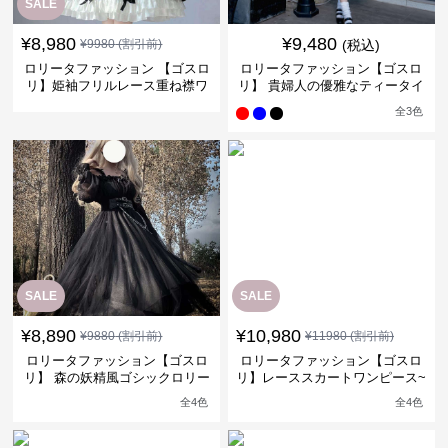
SALE
¥
8,980
¥
9,480
¥
9980
(割引前)
(税込)
ロリータファッション 【ゴスロ
ロリータファッション【ゴスロ
リ】姫袖フリルレース重ね襟ワ
リ】 貴婦人の優雅なティータイ
ンピース
ムドレス
全
3
色
SALE
SALE
¥
8,890
¥
10,980
¥
9880
(割引前)
¥
11980
(割引前)
ロリータファッション【ゴスロ
ロリータファッション【ゴスロ
リ】 森の妖精風ゴシックロリー
リ】レーススカートワンピース~
タワンピース
館の庭の黒い霧~
全
4
色
全
4
色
--------------------
- _WORK TO BE COMPLETED_
Could you restate the material word for word, skipping any pictures it holds?

- _TASK ANSWER_
SALE
¥
8,980
¥
9,480
¥
9980
(割引前)
(税込)
ロリータファッション 【ゴスロ
ロリータファッション【ゴスロ
リ】姫袖フリルレース重ね襟ワ
リ】 貴婦人の優雅なティータイ
ンピース
ムドレス
全
3
色
SALE
SALE
¥
8,890
¥
10,980
¥
9880
(割引前)
¥
11980
(割引前)
ロリータファッション【ゴスロ
ロリータファッション【ゴスロ
リ】 森の妖精風ゴシックロリー
リ】レーススカートワンピース~
タワンピース
館の庭の黒い霧~
全
4
色
全
4
色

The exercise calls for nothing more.